Private Database¶

It is possible within specdb to generate a private database that can be used in tandem with the public database(s). The following document describes the procedure.

Notebooks¶

Private

Setup¶

Directory Tree¶

The main input is a simple directory tree containing the FITS files of individual spectra. Each branch off the main tree generates a unique group in the database. It is also expected (although not required) that each branch contains FITS files from a single instrument. One is allowed to have sub-folders in a branch, although this is also not recommended.

Here is an example of a directory tree (from the test dataset in specdb):

├── test_privateDB
|  ├── testDB_ztbl.fits
|  ├── ESI
|  |  ├── ESI_meta.json
|  |  ├── ESI_meta.ascii
|  |  ├── SDSSJ220758.30+125944.3_F.fits
|  |  ├── SDSSJ220758.30+125944.3_E.fits
|  ├── LRIS
|  |  ├── LRIS_meta.json
|  |  ├── SDSSJ230044.36+015541.7_r600_F.fits
|  |  ├── SDSSJ230044.36+015541.7_b400_F.fits
|  ├── COS
|  |  ├── COS_meta.json
|  |  ├── COS_ssa.json
|  |  ├── J095240.17+515250.03.fits.gz
|  |  ├── J095243.05+515121.15.fits.gz

Meta parameter file¶

Every group in specdb includes a meta table and there is a required set of columns (see Meta Data) for the list and descriptions.

The code can automatically generate the meta table from the data files alone, but it is highly recommended that you guide this process by providing a meta parameter file in each branch of the tree. It must be a JSON file and it must end in _meta.json.

Here is an example file:

{
   "maxpix": 60000,
   "meta_dict": {
      "TELESCOPE": "HST"
   },
   "parse_head": {
      "DATE-OBS": "DATE",
      "GRATING": "OPT_ELEM",
      "INSTR": "INSTRUME",
      "R": true
   }
}

This example sets the maximum number of pixels in any given file within the branch (default: 10000). The values in meta_dict are also set for all the files in the branch. The items in parse_head indicate which header keyword to use for retrieving the corresponding values for each individual file of the branch. These values may be different from file to file and this is a convenient way to get them directly from the headers of the FITS files. The spectral resolution (R) may be dynamically calculated within specdb. That is the default and it is asserted with True in this example.

Meta table¶

It is recommended that one attempt to extract as much of the meta data from the spectra files as possible. However, it is possible to include additional meta data (or to over-ride the meta data in the spectra) by including a meta data table. The format is either ASCII or FITS with a .ascii or .fits extension that must be read by astropy.table.Table.read().

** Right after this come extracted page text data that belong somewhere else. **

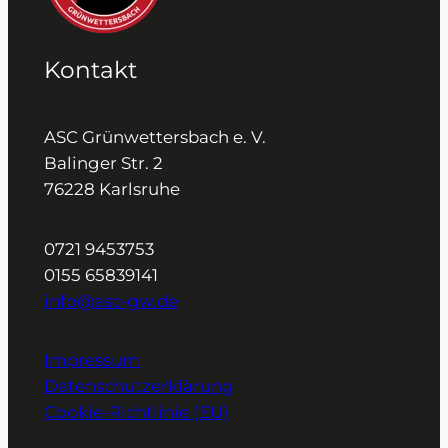
Kontakt
ASC Grünwettersbach e. V.
Balinger Str. 2
76228 Karlsruhe
0721 9453753
0155 65839141
info@asc-gw.de
Impressum
Datenschutzerklärung
Cookie-Richtlinie (EU)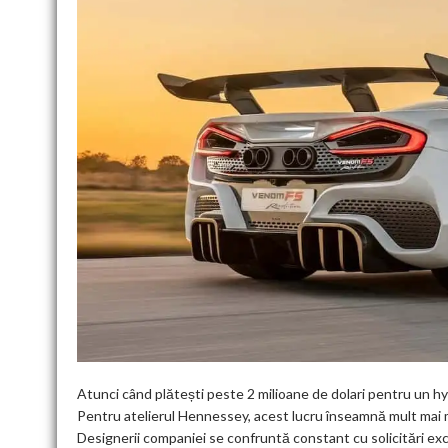
Atunci când plătești peste 2 milioane de dolari pentru un hy
Pentru atelierul Hennessey, acest lucru înseamnă mult mai mu
Designerii companiei se confruntă constant cu solicitări ex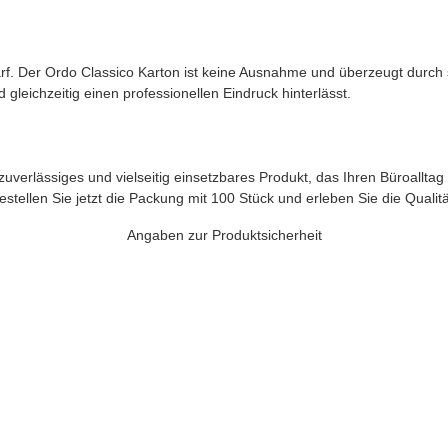
edarf. Der Ordo Classico Karton ist keine Ausnahme und überzeugt durch
 gleichzeitig einen professionellen Eindruck hinterlässt.
uverlässiges und vielseitig einsetzbares Produkt, das Ihren Büroalltag 
stellen Sie jetzt die Packung mit 100 Stück und erleben Sie die Qualität
Angaben zur Produktsicherheit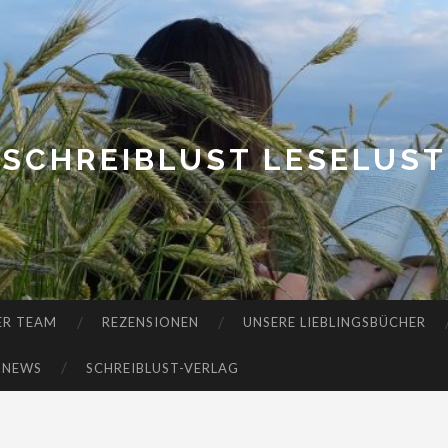
SCHREIBLUST LESELUST
ER TEAM
REZENSIONEN
UNSERE LIEBLINGSBÜCHER
-NEWS
SCHREIBLUST-VERLAG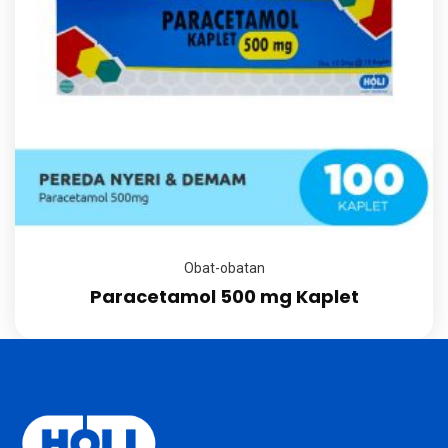
Obat-obatan
Paracetamol 500 mg Kaplet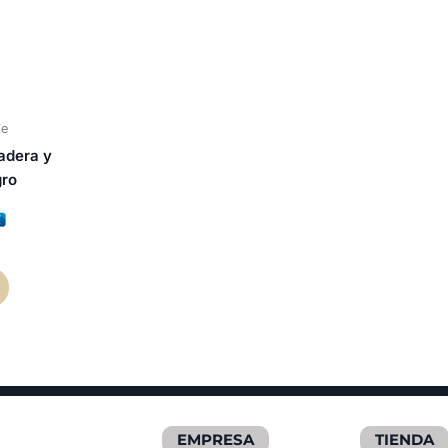
ie
adera y
gro
EMPRESA
TIENDA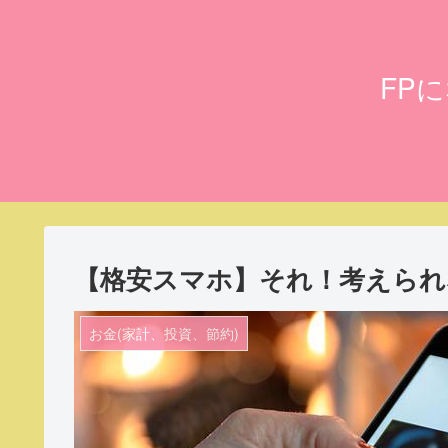
FP
【格安スマホ】それ！考えられ
お金(家計、投資、節約)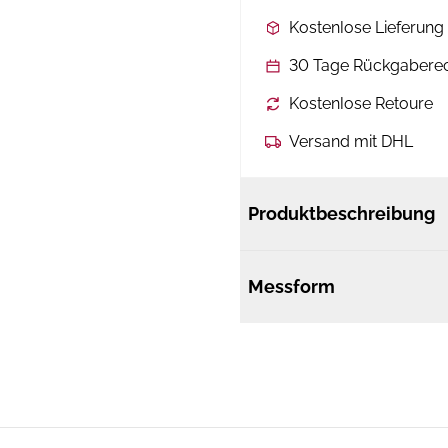
Kostenlose Lieferun
30 Tage Rückgabere
Kostenlose Retoure
Versand mit DHL
Produktbeschreibung
Messform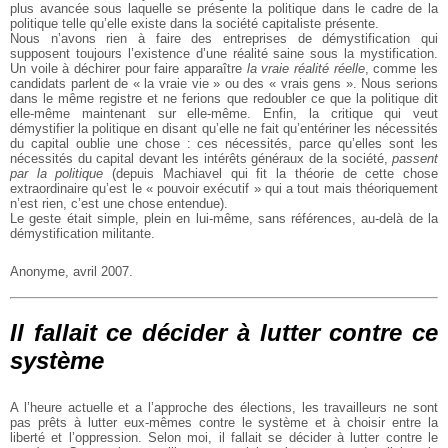
plus avancée sous laquelle se présente la politique dans le cadre de la
politique telle qu’elle existe dans la société capitaliste présente.
Nous n’avons rien à faire des entreprises de démystification qui
supposent toujours l’existence d’une réalité saine sous la mystification.
Un voile à déchirer pour faire apparaître
la vraie réalité réelle
, comme les
candidats parlent de « la vraie vie » ou des « vrais gens ». Nous serions
dans le même registre et ne ferions que redoubler ce que la politique dit
elle-même maintenant sur elle-même. Enfin, la critique qui veut
démystifier la politique en disant qu’elle ne fait qu’entériner les nécessités
du capital oublie une chose : ces nécessités, parce qu’elles sont les
nécessités du capital devant les intérêts généraux de la société,
passent
par la politique
(depuis Machiavel qui fit la théorie de cette chose
extraordinaire qu’est le « pouvoir exécutif » qui a tout mais théoriquement
n’est rien, c’est une chose entendue).
Le geste était simple, plein en lui-même, sans références, au-delà de la
démystification militante.
Anonyme, avril 2007.
Il fallait ce décider à lutter contre ce
système
A l’heure actuelle et a l’approche des élections, les travailleurs ne sont
pas prêts à lutter eux-mêmes contre le système et à choisir entre la
liberté et l’oppression. Selon moi, il fallait se décider à lutter contre le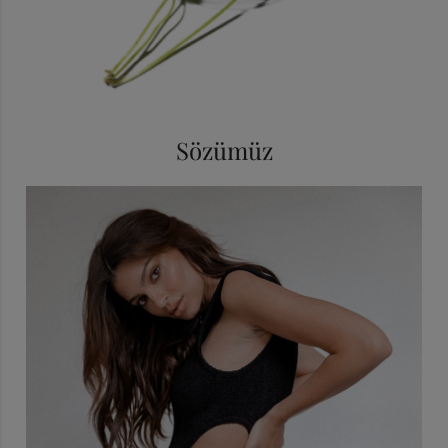
Sözümüz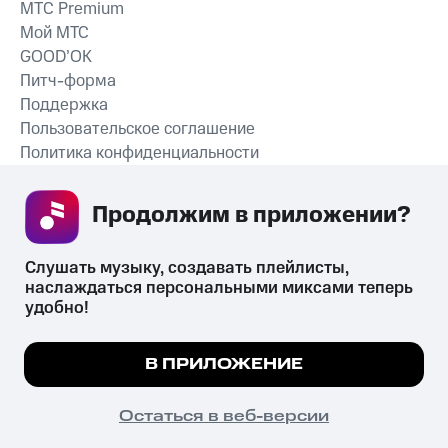
MTС Premium
Мой МТС
GOOD’OK
Питч-форма
Поддержка
Пользовательское соглашение
Политика конфиденциальности
Рекомендательные технологии
Продолжим в приложении? 
СКАЧАТЬ ПРИЛОЖЕНИЕ
Слушать музыку, создавать плейлисты, 
наслаждаться персональными миксами теперь 
удобно!
Незаконное потребление наркотических средств,
психотропных веществ, их аналогов причиняет вред здоровью,
Мы используем куки, чтобы на сайте все
В ПРИЛОЖЕНИЕ
их незаконный оборот запрещён и влечёт установленную
работало.
Подробнее
законодательством ответственность.
© 2026 ООО «КИОН».
ПОНЯТНО
Остаться в веб-версии
Все права защищены
18+
Главная
В приложение
Избранное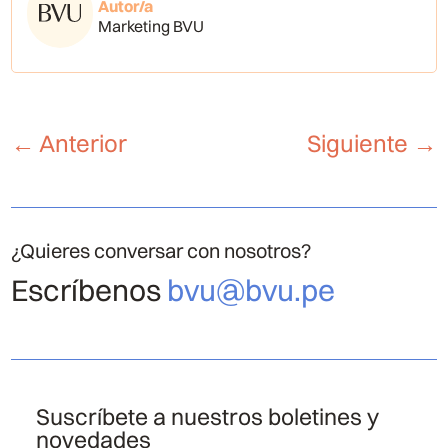
Autor/a
Marketing BVU
←
Anterior
Siguiente
→
¿Quieres conversar con nosotros?
Escríbenos
bvu@bvu.pe
Suscríbete a nuestros boletines y
novedades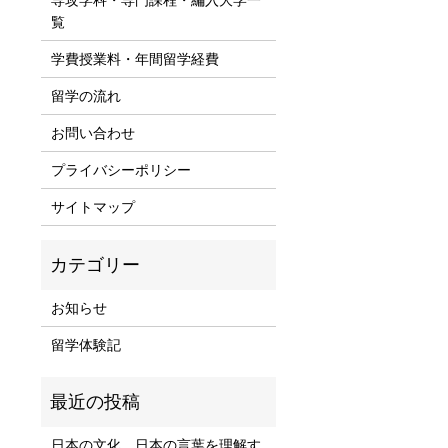
覧
学費授業料・年間留学経費
留学の流れ
お問い合わせ
プライバシーポリシー
サイトマップ
お知らせ
留学体験記
日本の文化、日本の言葉を理解す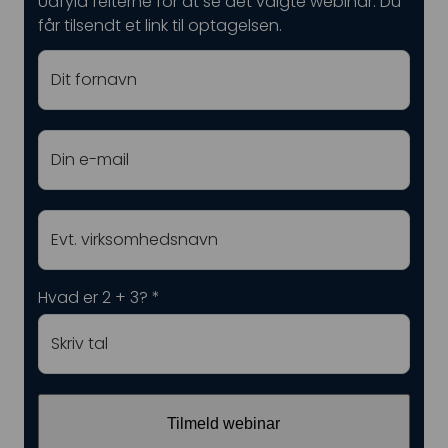
Udfyld felterne for at se det valgte webinar. Du
får tilsendt et link til optagelsen.
Hvad er 2 + 3? *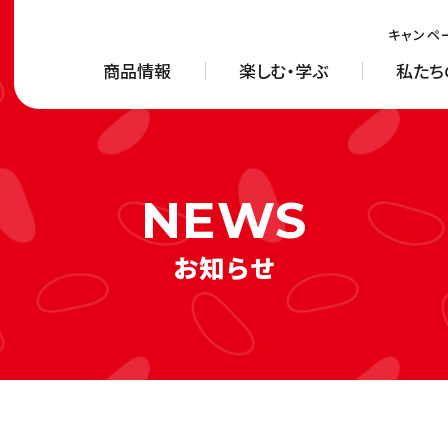
キャンペ
商品情報
楽しむ・学ぶ
私たち
お知らせ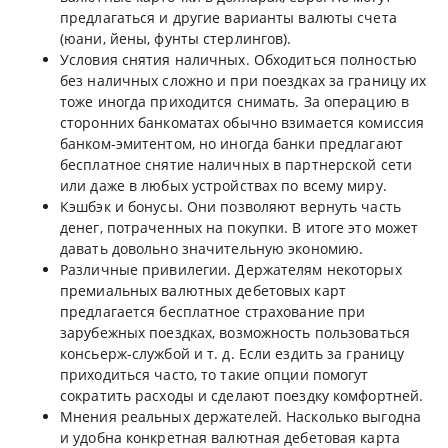
предлагаться и другие варианты валюты счета
(юани, йены, фунты стерлингов).
Условия снятия наличных. Обходиться полностью
без наличных сложно и при поездках за границу их
тоже иногда приходится снимать. За операцию в
сторонних банкоматах обычно взимается комиссия
банком-эмитентом, но иногда банки предлагают
бесплатное снятие наличных в партнерской сети
или даже в любых устройствах по всему миру.
Кэшбэк и бонусы. Они позволяют вернуть часть
денег, потраченных на покупки. В итоге это может
давать довольно значительную экономию.
Различные привилегии. Держателям некоторых
премиальных валютных дебетовых карт
предлагается бесплатное страхование при
зарубежных поездках, возможность пользоваться
консьерж-службой и т. д. Если ездить за границу
приходиться часто, то такие опции помогут
сократить расходы и сделают поездку комфортней.
Мнения реальных держателей. Насколько выгодна
и удобна конкретная валютная дебетовая карта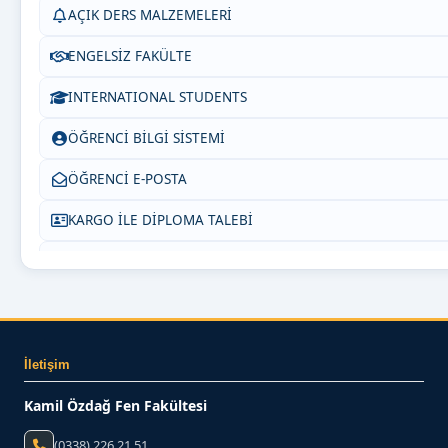
AÇIK DERS MALZEMELERİ
ENGELSİZ FAKÜLTE
INTERNATIONAL STUDENTS
ÖĞRENCİ BİLGİ SİSTEMİ
ÖĞRENCİ E-POSTA
KARGO İLE DİPLOMA TALEBİ
SIKÇA SORULAN SORULAR
BİZE YAZIN
İletişim
Kamil Özdağ Fen Fakültesi
(0338) 226 21 51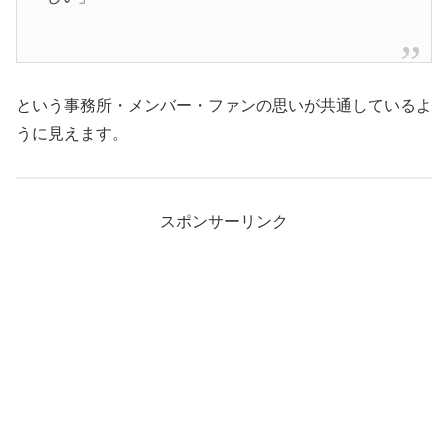
という事務所・メンバー・ファンの思いが共通しているよ
うに見えます。
スポンサーリンク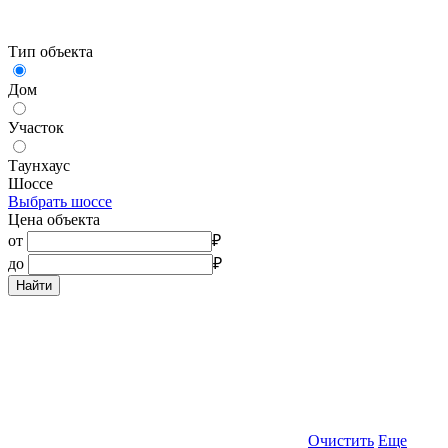
Тип объекта
Дом
Участок
Таунхаус
Шоссе
Выбрать шоссе
Цена объекта
от
₽
до
₽
Найти
Очистить
Еще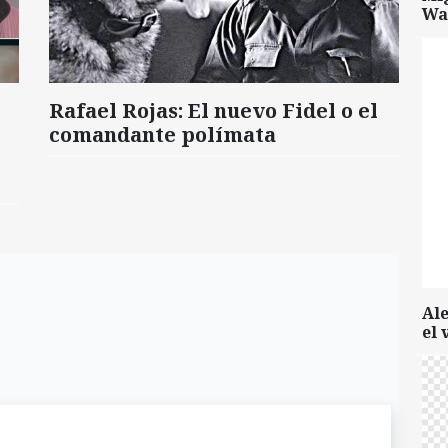
Wa
Rafael Rojas: El nuevo Fidel o el
comandante polímata
Al
el 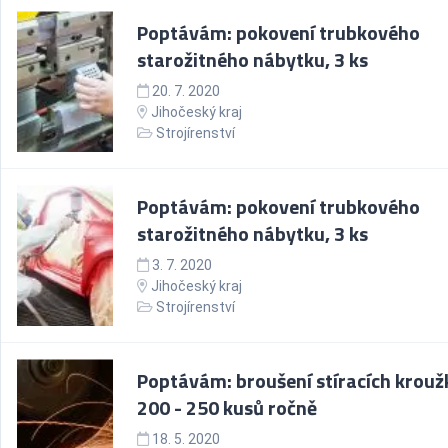
Poptávám: pokovení trubkového
starožitného nábytku, 3 ks
20. 7. 2020
Jihočeský kraj
Strojírenství
Poptávám: pokovení trubkového
starožitného nábytku, 3 ks
3. 7. 2020
Jihočeský kraj
Strojírenství
Poptávám: broušení stíracích krouž
200 - 250 kusů ročně
18. 5. 2020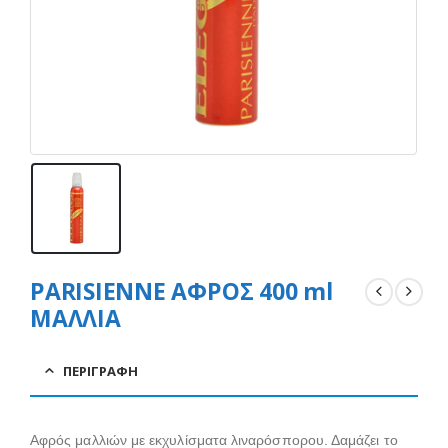
PARISIENNE ΑΦΡΟΣ 400 ml
ΜΑΛΛΙΑ
ΠΕΡΙΓΡΑΦΉ
Αφρός μαλλιών με εκχυλίσματα λιναρόσπορου. Δαμάζει το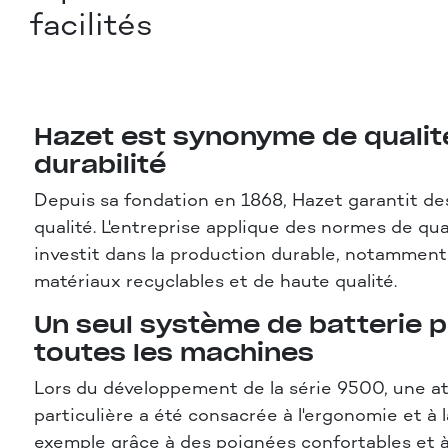
facilités
Hazet est synonyme de qualit
durabilité
Depuis sa fondation en 1868, Hazet garantit de
qualité. L'entreprise applique des normes de qual
investit dans la production durable, notamment 
matériaux recyclables et de haute qualité.
Un seul système de batterie 
toutes les machines
Lors du développement de la série 9500, une a
particulière a été consacrée à l'ergonomie et à la
exemple grâce à des poignées confortables et à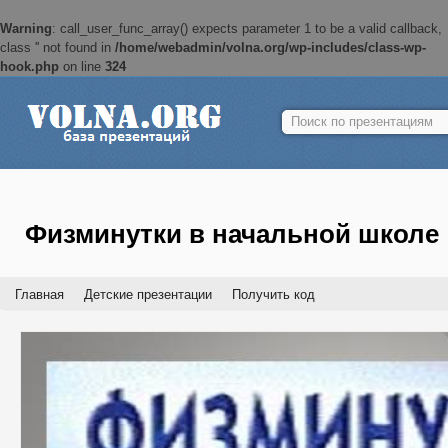
Warning
: call_user_func_array() expects parameter 1 to be a valid callback,
class '' not found in
/home/webadmin/volna.org/wp-includes/class-wp-
hook.php
on line
324
Найти:
Физминутки в начальной школе
Главная
Детские презентации
Получить код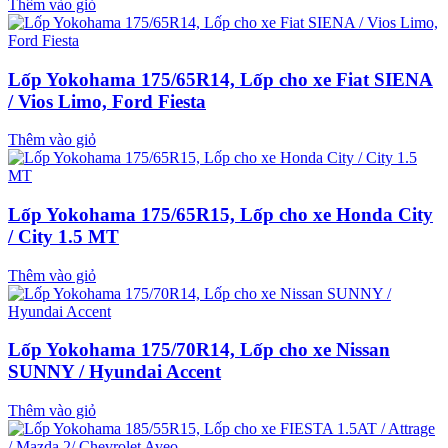
Thêm vào giỏ
Lốp Yokohama 175/65R14, Lốp cho xe Fiat SIENA
/ Vios Limo, Ford Fiesta
Thêm vào giỏ
Lốp Yokohama 175/65R15, Lốp cho xe Honda City
/ City 1.5 MT
Thêm vào giỏ
Lốp Yokohama 175/70R14, Lốp cho xe Nissan
SUNNY / Hyundai Accent
Thêm vào giỏ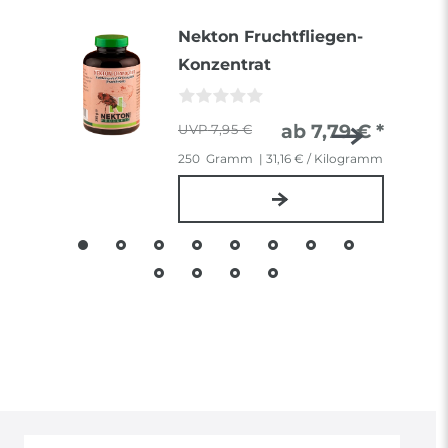
Nekton Fruchtfliegen-
Konzentrat
ab 7,79 € *
7,95 €
250
Gramm
| 31,16 € / Kilogramm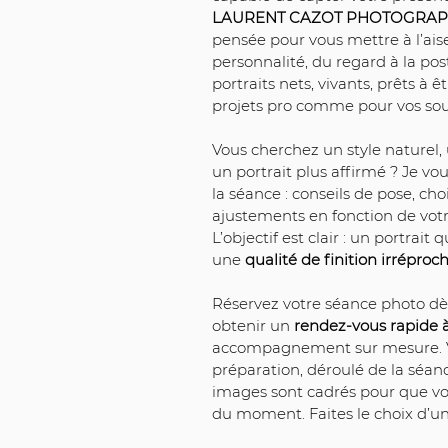
LAURENT CAZOT PHOTOGRA
pensée pour vous mettre à l’aise 
personnalité, du regard à la post
portraits nets, vivants, prêts à êt
projets pro comme pour vos sou
Vous cherchez un style naturel, 
un portrait plus affirmé ? Je vo
la séance : conseils de pose, cho
ajustements en fonction de votr
L’objectif est clair : un portrait
une 
qualité de finition irréproc
Réservez votre séance photo d
obtenir un 
rendez-vous rapide à 
accompagnement sur mesure. Vou
préparation, déroulé de la séanc
images sont cadrés pour que vo
du moment. Faites le choix d’un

SPEC_FILE is a required column which gives the name of the spectral file to match against the meta data.

Here is an example from the test suite (ESI_meta.ascii):

SPEC_FILE                         tGRB
SDSSJ172524.66+303803.9_F.fits    2009-11-23:10:12:13.2
SDSSJ220758.30+125944.3_F.fits    2007-08-13:10:22:23.3

This will add the time of the GRB to the meta data table.

SSA info¶

specdb includes software to enable SSA queries of your database. For this to work, however, one must provide a few additional fields for each data group. These are provided with a JSON file in each branch with extension _ssa.json.

The required keys are:

Key	Type	Description
Title	str	Title for the data group
flux	str	Sets units and ucd for the flux. Allowed values are flambda, normalized
fxcalib	str	Sets Calibration field. Allowed values are NORMALIZED, ABSOLUTE, RELATIVE

See the COS_ssa.json file in the test suite for an example.

One is also required to include a Publisher value. This is defaulted to ‘Unknown’, but can be set in the call to mk_db() or with the –publisher keyword in the script.

Redshift table¶

Each unique source in your database (RA, DEC) is required to also have a redshift. This must be supplied as a separate Table with at least the following columns:

Key	Type	Description
RA	float	RA in degrees
DEC	float	DEC in degrees
ZEM	float	Redshift value
ZEM_SOURCE	str	Name of the source (e.g. SDSS, BOSS)

One can generate one’s own table or specify any of the public specdb databases (e.g. igmspec). If you generate your own, place in the top-level of the database tree and give it an extension _ztbl.fits (see example of tree structure above).

Spectra¶

Spectra will be ingested provided they can be read with linetools.spectra.io.readspec. You can test whether this is the case by running:

lt_xspec name_of_spectrum

on any of your files. The default is to take any FITS file in the branch (and sub-folders) except those files with these extensions: ‘c.fits’, ‘C.fits’, ‘e.fits’, ‘E.fits’, ‘N.fits’, ‘old.fits’.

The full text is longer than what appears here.